§ **Problem**
Return all the data exactly, keeping the pictures out.
=== Begin Enclosure ===
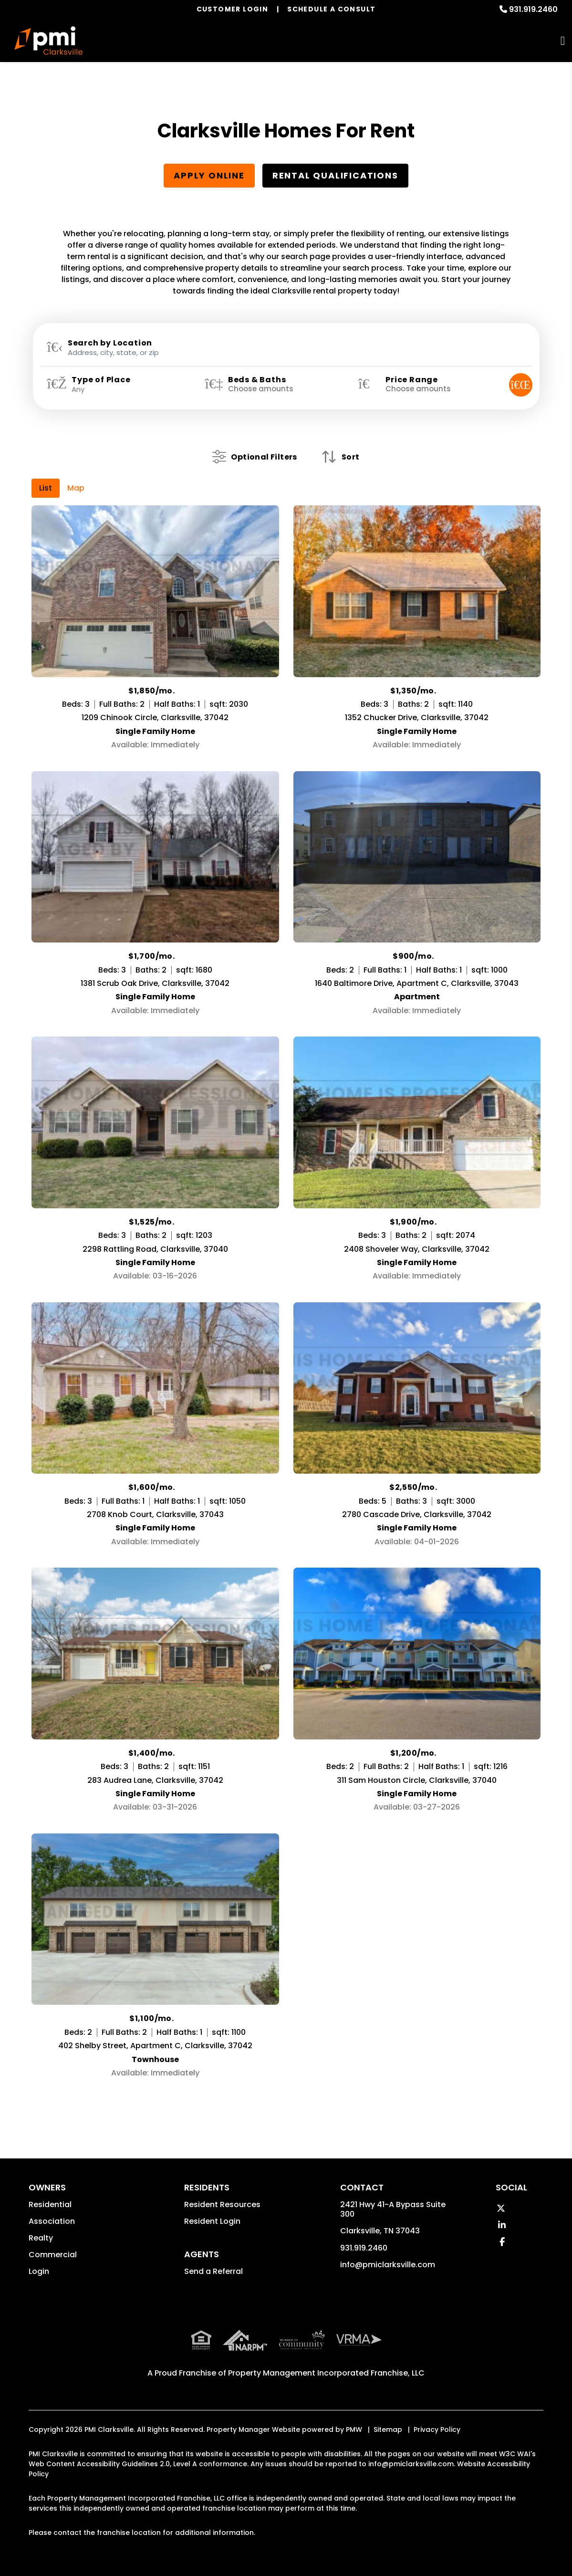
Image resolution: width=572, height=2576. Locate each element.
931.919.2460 (533, 9)
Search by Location (110, 343)
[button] (501, 2208)
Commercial (53, 2254)
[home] (48, 40)
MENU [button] (563, 41)
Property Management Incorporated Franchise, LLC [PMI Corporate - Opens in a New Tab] (326, 2371)
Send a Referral (213, 2271)
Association (52, 2221)
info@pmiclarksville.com (387, 2264)
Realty (41, 2237)
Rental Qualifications (335, 175)
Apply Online (209, 175)
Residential (50, 2204)
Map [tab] (75, 487)
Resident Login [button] (212, 2221)
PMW (354, 2428)
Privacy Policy (437, 2428)
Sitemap (388, 2428)
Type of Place (101, 380)
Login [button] (39, 2271)
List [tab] (45, 487)
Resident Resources (222, 2204)
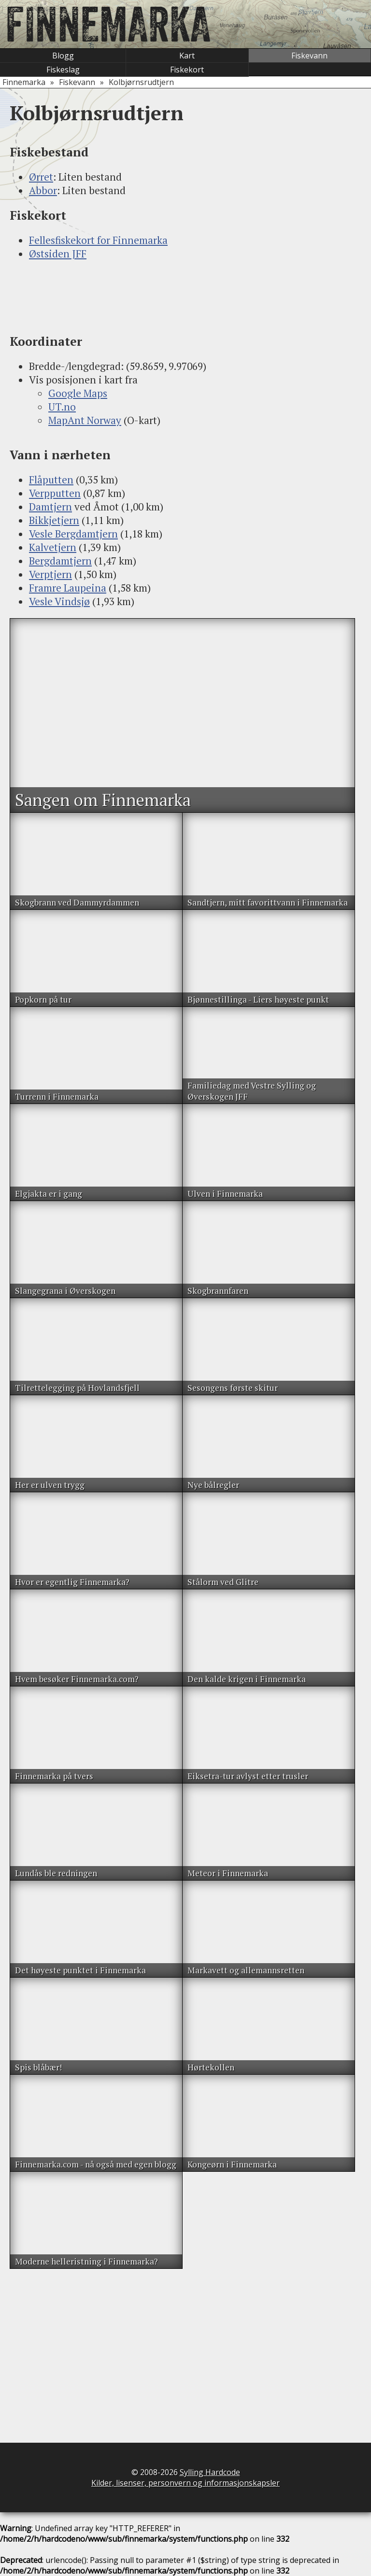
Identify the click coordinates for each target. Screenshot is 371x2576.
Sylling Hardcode (210, 2472)
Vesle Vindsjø (59, 601)
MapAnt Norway (84, 420)
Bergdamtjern (60, 560)
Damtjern (50, 506)
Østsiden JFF (57, 253)
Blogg (63, 55)
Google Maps (77, 393)
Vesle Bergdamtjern (73, 533)
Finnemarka (23, 82)
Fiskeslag (63, 69)
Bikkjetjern (54, 520)
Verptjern (50, 574)
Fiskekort (187, 69)
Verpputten (55, 493)
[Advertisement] (185, 296)
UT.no (62, 406)
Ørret (41, 177)
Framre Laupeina (67, 587)
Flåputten (51, 479)
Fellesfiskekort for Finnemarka (98, 240)
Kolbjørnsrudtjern (141, 82)
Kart (187, 55)
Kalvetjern (52, 547)
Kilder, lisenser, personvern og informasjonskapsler (185, 2482)
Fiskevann (309, 55)
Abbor (43, 190)
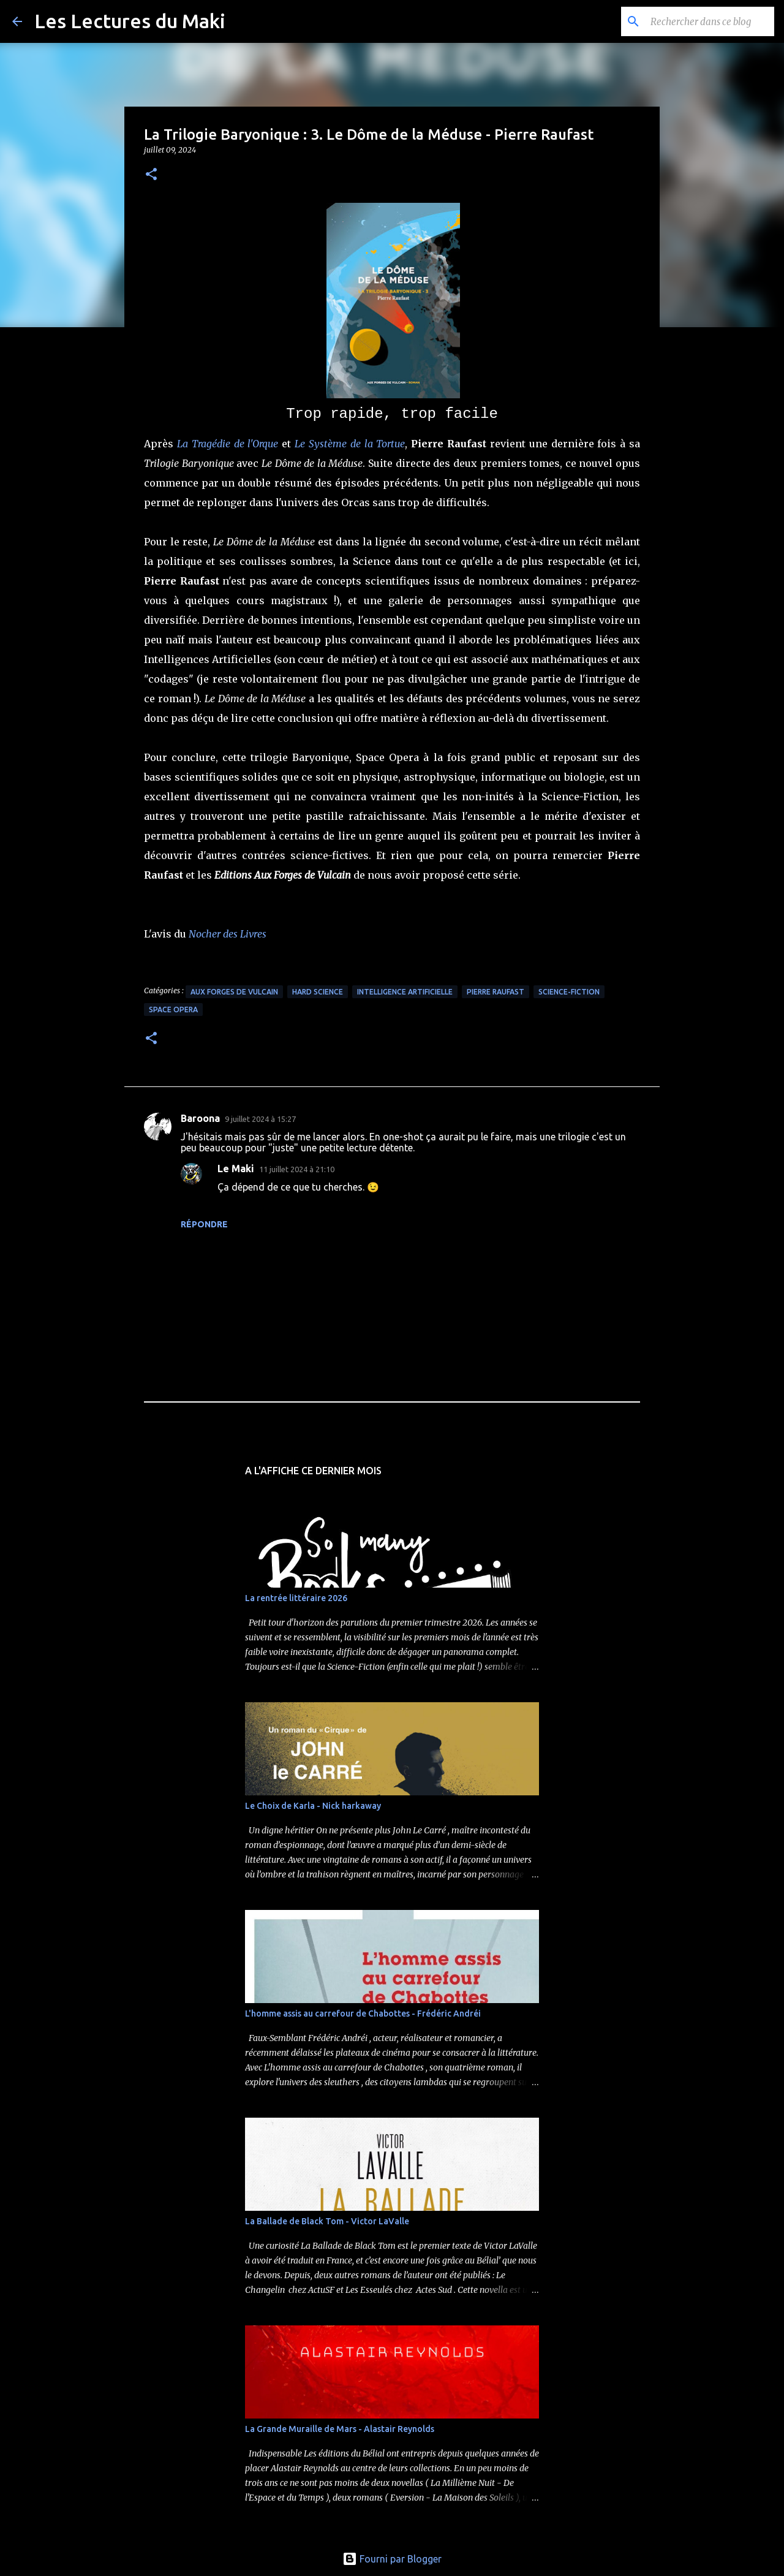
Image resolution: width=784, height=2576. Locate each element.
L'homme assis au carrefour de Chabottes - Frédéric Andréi (363, 2013)
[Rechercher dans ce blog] (710, 21)
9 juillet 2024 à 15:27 (260, 1119)
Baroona (200, 1118)
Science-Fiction (569, 992)
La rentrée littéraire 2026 (296, 1598)
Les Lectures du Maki (129, 21)
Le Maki (235, 1168)
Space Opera (173, 1009)
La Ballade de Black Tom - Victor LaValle (327, 2221)
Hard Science (317, 992)
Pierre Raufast (495, 992)
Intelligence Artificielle (405, 992)
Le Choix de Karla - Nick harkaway (313, 1806)
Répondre (204, 1224)
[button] (151, 175)
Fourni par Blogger (392, 2558)
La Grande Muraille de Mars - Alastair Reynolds (339, 2429)
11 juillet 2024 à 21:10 (296, 1169)
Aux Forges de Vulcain (234, 992)
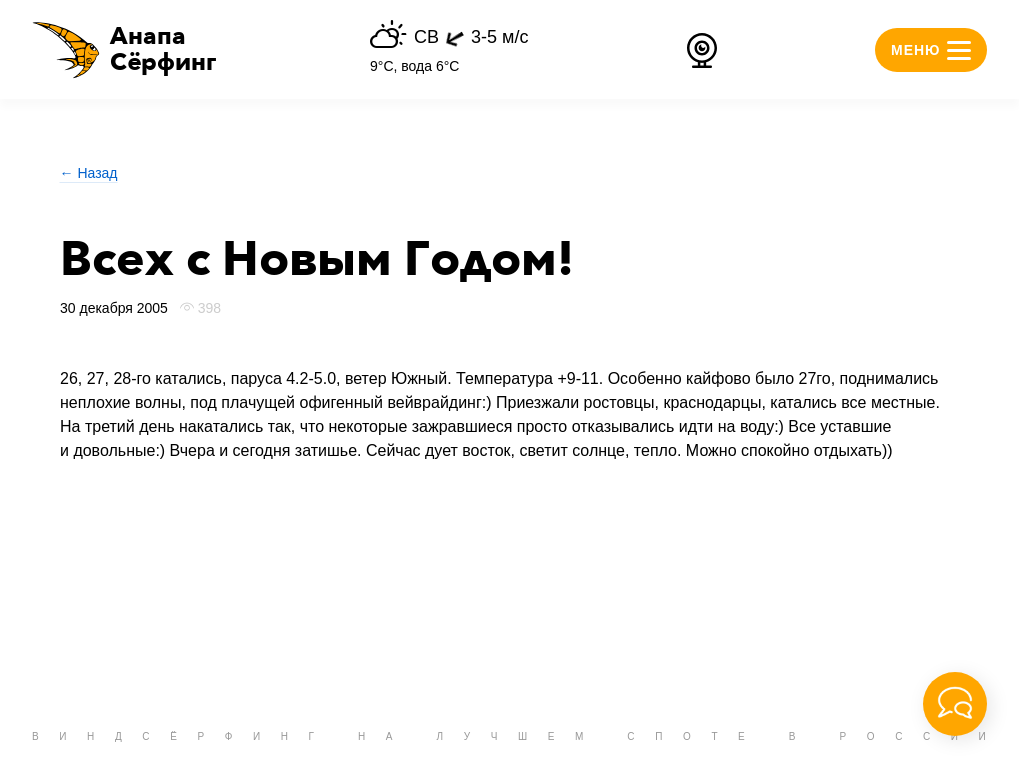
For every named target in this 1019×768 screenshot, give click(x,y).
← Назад (89, 173)
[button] (124, 50)
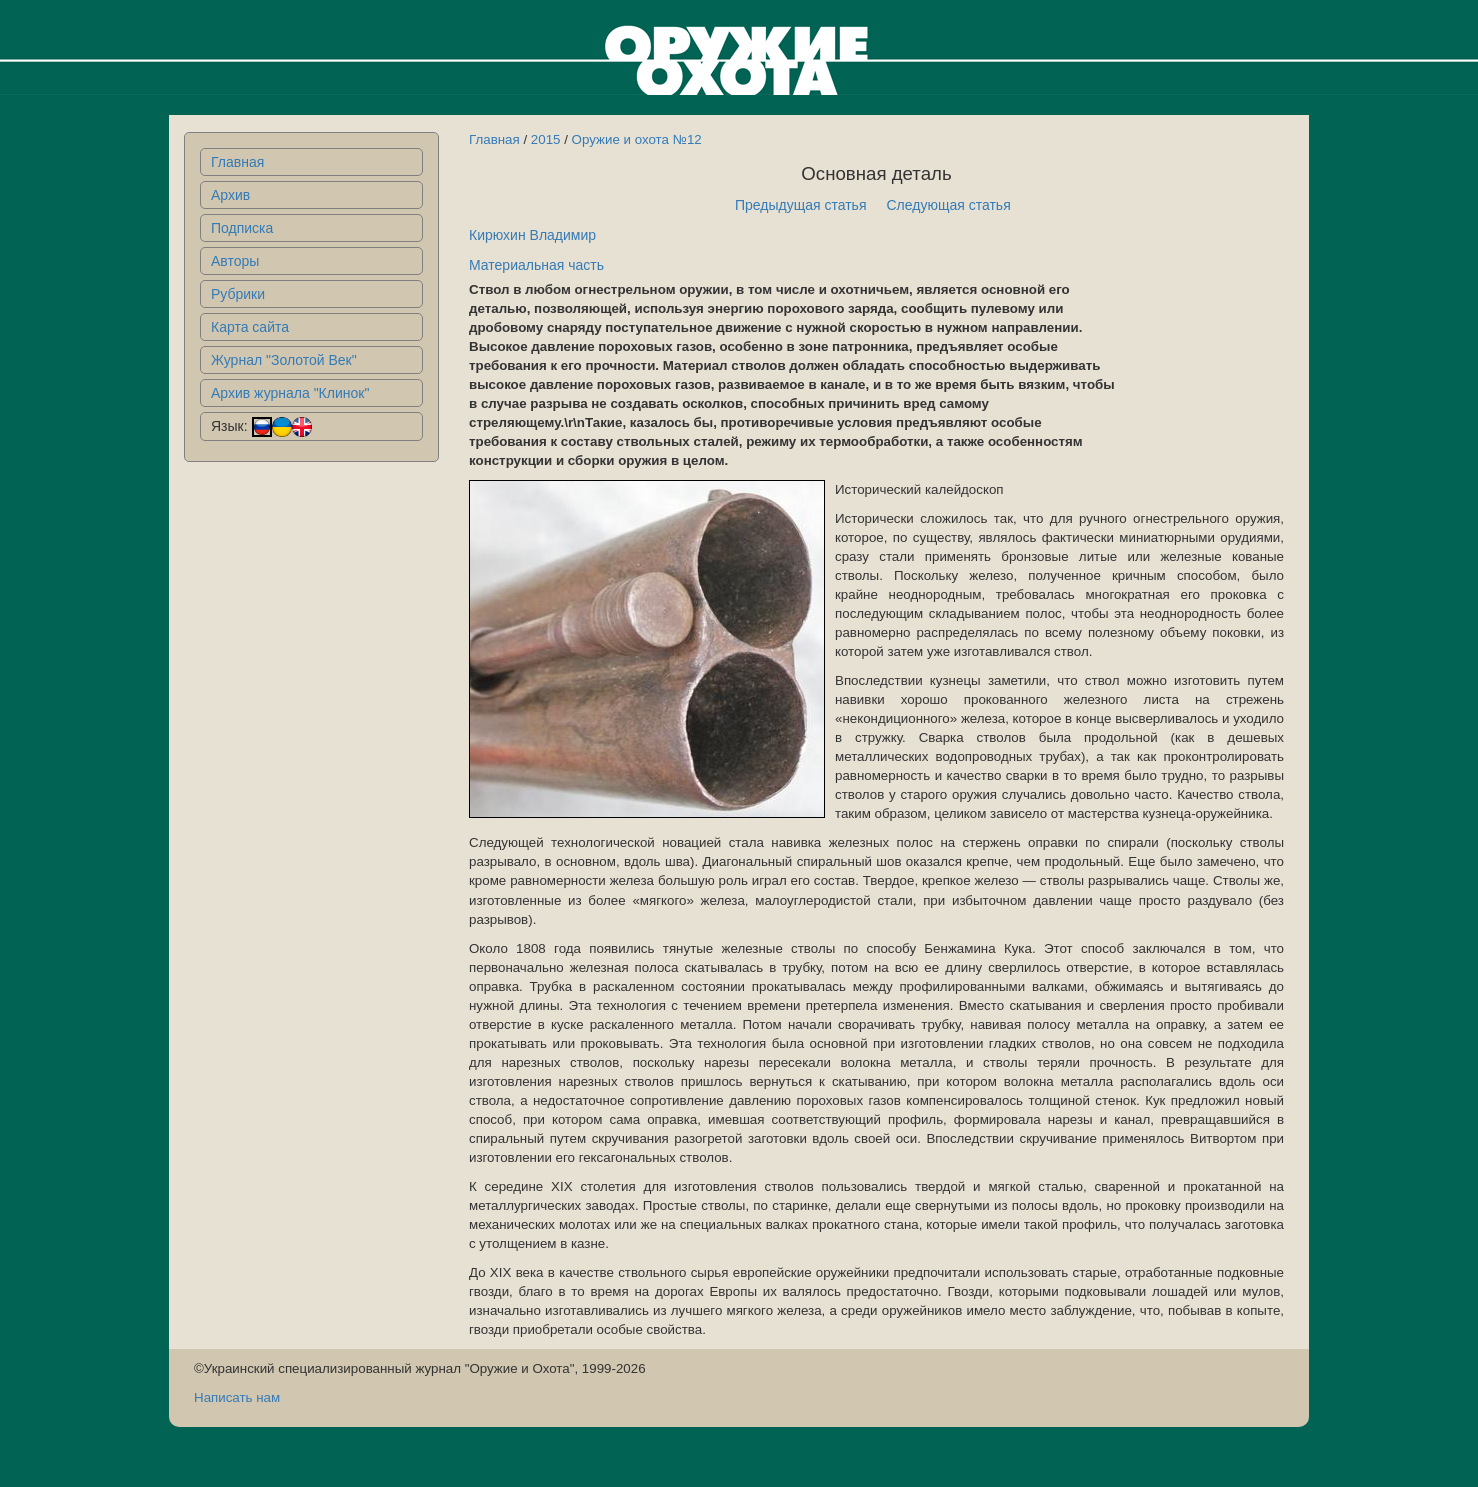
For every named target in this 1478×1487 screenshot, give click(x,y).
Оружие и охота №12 (637, 139)
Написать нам (237, 1397)
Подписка (242, 228)
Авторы (235, 261)
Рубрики (238, 294)
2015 (546, 139)
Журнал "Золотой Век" (284, 360)
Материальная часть (536, 265)
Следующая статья (949, 205)
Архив (230, 195)
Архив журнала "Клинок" (290, 393)
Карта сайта (250, 327)
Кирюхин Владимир (532, 235)
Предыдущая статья (801, 205)
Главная (237, 162)
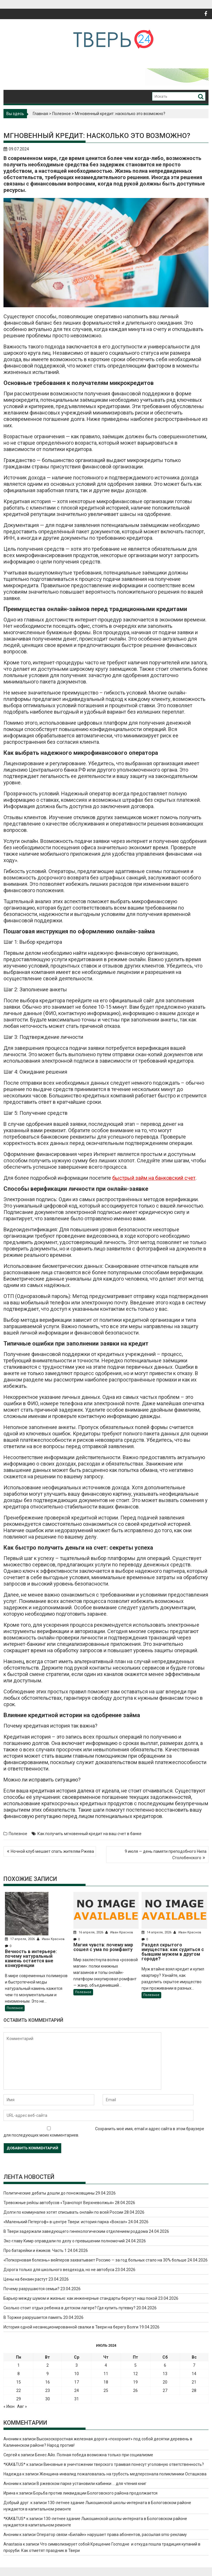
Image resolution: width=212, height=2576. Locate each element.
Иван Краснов (51, 1939)
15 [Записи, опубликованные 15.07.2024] (18, 2382)
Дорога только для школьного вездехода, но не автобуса (58, 2269)
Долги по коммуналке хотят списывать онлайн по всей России (63, 2212)
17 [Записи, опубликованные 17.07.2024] (76, 2382)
=== End Enclosure ===
§ **Solution to this task**
Image resolution: width=572, height=2576. Locate each element.
931.919.2460 (533, 9)
Search by Location (110, 343)
[button] (501, 2208)
Commercial (53, 2254)
[home] (48, 40)
MENU [button] (563, 41)
Property Management Incorporated Franchise, LLC [PMI Corporate - Opens in a New Tab] (326, 2371)
Send a Referral (213, 2271)
Association (52, 2221)
info@pmiclarksville.com (387, 2264)
Realty (41, 2237)
Rental Qualifications (335, 175)
Apply Online (209, 175)
Residential (50, 2204)
Map [tab] (75, 487)
Resident Login [button] (212, 2221)
PMW (354, 2428)
Privacy Policy (437, 2428)
Sitemap (388, 2428)
Type of Place (101, 380)
Login [button] (39, 2271)
List [tab] (45, 487)
Resident Resources (222, 2204)
Identify the click coordinates for each target. Screenshot is 371x2576.
Sylling Hardcode (210, 2472)
Vesle Vindsjø (59, 601)
MapAnt Norway (84, 420)
Bergdamtjern (60, 560)
Damtjern (50, 506)
Østsiden JFF (57, 253)
Blogg (63, 55)
Google Maps (77, 393)
Vesle Bergdamtjern (73, 533)
Finnemarka (23, 82)
Fiskeslag (63, 69)
Bikkjetjern (54, 520)
Verptjern (50, 574)
Fiskekort (187, 69)
Verpputten (55, 493)
[Advertisement] (185, 296)
UT.no (62, 406)
Ørret (41, 177)
Framre Laupeina (67, 587)
Flåputten (51, 479)
Fellesfiskekort for Finnemarka (98, 240)
Kolbjørnsrudtjern (141, 82)
Kart (187, 55)
Kalvetjern (52, 547)
Kilder, lisenser, personvern og informasjonskapsler (185, 2482)
Fiskevann (309, 55)
Abbor (43, 190)
Image resolution: width=784, height=2576. Locate each element.
L'homme assis au carrefour de Chabottes - Frédéric Andréi (363, 2013)
[Rechercher dans ce blog] (710, 21)
9 juillet 2024 à 15:27 (260, 1119)
Baroona (200, 1118)
Science-Fiction (569, 992)
La rentrée littéraire 2026 (296, 1598)
Les Lectures du Maki (129, 21)
Le Maki (235, 1168)
Space Opera (173, 1009)
La Ballade de Black Tom - Victor LaValle (327, 2221)
Hard Science (317, 992)
Pierre Raufast (495, 992)
Intelligence Artificielle (405, 992)
Le Choix de Karla - Nick harkaway (313, 1806)
Répondre (204, 1224)
[button] (151, 175)
Fourni par Blogger (392, 2558)
La Grande Muraille de Mars - Alastair Reynolds (339, 2429)
11 juillet 2024 à 21:10 (296, 1169)
Aux Forges de Vulcain (234, 992)
For every named target in this 1019×768 screenshot, give click(x,y).
← Назад (89, 173)
[button] (124, 50)
For every named target in this 1478×1487 screenshot, give click(x,y).
Оружие и охота №12 (637, 139)
Написать нам (237, 1397)
Подписка (242, 228)
Авторы (235, 261)
Рубрики (238, 294)
2015 (546, 139)
Журнал "Золотой Век" (284, 360)
Материальная часть (536, 265)
Следующая статья (949, 205)
Архив (230, 195)
Архив журнала "Клинок" (290, 393)
Карта сайта (250, 327)
Кирюхин Владимир (532, 235)
Предыдущая статья (801, 205)
Главная (237, 162)
Image resolution: width=212, height=2576. Locate each element.
Иван Краснов (51, 1939)
15 [Записи, опубликованные 15.07.2024] (18, 2382)
Дорога только для школьного вездехода, но не автобуса (58, 2269)
Долги по коммуналке хотят списывать онлайн по всей России (63, 2212)
17 [Записи, опубликованные 17.07.2024] (76, 2382)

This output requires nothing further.